Exercise goal>
Repeat exactly, please, the lines that begin at the start of the listing and end at the line holding "was sixteen. For".

--- The data ---

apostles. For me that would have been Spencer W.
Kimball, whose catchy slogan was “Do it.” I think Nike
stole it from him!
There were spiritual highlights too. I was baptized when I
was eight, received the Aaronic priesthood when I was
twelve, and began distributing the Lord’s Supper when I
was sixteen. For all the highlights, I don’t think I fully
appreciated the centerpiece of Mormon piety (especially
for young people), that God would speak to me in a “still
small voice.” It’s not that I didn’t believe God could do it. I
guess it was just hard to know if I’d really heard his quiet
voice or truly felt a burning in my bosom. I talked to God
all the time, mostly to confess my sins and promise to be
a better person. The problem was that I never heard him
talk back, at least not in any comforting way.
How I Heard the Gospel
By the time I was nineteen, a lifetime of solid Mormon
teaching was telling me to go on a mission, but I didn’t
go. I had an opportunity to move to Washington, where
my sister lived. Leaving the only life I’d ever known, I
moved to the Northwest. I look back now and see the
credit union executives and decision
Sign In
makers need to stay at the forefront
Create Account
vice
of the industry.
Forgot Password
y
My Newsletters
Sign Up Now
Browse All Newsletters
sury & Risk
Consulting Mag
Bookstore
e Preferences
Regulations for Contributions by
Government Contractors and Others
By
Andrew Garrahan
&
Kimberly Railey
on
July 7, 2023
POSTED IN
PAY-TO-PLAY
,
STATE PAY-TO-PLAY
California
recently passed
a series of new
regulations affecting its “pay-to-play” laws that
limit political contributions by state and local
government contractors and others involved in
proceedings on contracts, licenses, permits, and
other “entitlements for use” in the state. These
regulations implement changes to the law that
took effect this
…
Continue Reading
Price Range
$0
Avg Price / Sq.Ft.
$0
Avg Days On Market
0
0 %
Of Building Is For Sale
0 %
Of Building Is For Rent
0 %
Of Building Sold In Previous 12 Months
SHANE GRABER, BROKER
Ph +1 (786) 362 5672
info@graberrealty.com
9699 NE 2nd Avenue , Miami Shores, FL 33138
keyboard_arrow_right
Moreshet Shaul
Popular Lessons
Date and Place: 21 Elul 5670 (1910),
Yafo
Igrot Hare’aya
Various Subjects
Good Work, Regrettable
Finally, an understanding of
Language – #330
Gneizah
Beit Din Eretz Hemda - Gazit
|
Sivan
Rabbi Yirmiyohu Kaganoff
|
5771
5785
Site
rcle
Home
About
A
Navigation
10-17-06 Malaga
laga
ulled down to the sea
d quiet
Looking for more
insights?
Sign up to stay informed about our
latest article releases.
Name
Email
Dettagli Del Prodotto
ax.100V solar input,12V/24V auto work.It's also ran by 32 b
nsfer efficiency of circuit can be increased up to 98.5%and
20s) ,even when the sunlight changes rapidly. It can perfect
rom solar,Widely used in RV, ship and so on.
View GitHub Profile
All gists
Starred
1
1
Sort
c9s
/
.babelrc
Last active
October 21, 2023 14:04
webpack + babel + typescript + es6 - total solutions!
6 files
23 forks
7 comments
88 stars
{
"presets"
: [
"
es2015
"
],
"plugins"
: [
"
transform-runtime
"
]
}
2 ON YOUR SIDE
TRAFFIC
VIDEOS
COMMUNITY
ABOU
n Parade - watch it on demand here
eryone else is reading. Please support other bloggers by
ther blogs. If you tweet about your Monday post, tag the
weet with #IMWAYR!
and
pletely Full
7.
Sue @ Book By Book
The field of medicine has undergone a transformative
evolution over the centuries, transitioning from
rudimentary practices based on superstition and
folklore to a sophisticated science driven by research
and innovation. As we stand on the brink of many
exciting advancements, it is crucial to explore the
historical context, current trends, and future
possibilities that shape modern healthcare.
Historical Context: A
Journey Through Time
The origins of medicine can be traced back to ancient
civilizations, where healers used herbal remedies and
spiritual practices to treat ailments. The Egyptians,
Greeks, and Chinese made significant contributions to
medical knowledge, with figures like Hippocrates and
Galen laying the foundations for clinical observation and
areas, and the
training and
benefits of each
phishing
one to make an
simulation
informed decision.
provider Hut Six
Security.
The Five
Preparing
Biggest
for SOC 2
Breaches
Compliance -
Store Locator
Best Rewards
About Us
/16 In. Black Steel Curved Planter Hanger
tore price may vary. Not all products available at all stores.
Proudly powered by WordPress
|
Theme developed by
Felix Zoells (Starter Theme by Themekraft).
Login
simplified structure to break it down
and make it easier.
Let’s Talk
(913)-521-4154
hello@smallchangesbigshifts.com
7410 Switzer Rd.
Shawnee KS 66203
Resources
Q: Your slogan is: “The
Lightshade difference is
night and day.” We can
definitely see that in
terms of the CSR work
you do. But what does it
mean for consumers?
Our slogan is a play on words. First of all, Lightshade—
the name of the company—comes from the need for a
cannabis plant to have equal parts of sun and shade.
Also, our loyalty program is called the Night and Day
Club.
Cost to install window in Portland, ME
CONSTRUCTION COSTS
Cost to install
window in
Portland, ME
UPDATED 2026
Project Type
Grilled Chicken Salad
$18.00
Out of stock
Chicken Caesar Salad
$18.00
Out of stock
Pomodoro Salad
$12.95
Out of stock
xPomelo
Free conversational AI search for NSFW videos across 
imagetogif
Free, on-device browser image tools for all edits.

---

Task output>
apostles. For me that would have been Spencer W.
Kimball, whose catchy slogan was “Do it.” I think Nike
stole it from him!
There were spiritual highlights too. I was baptized when I
was eight, received the Aaronic priesthood when I was
twelve, and began distributing the Lord’s Supper when I
was sixteen. For all the highlights, I don’t think I fully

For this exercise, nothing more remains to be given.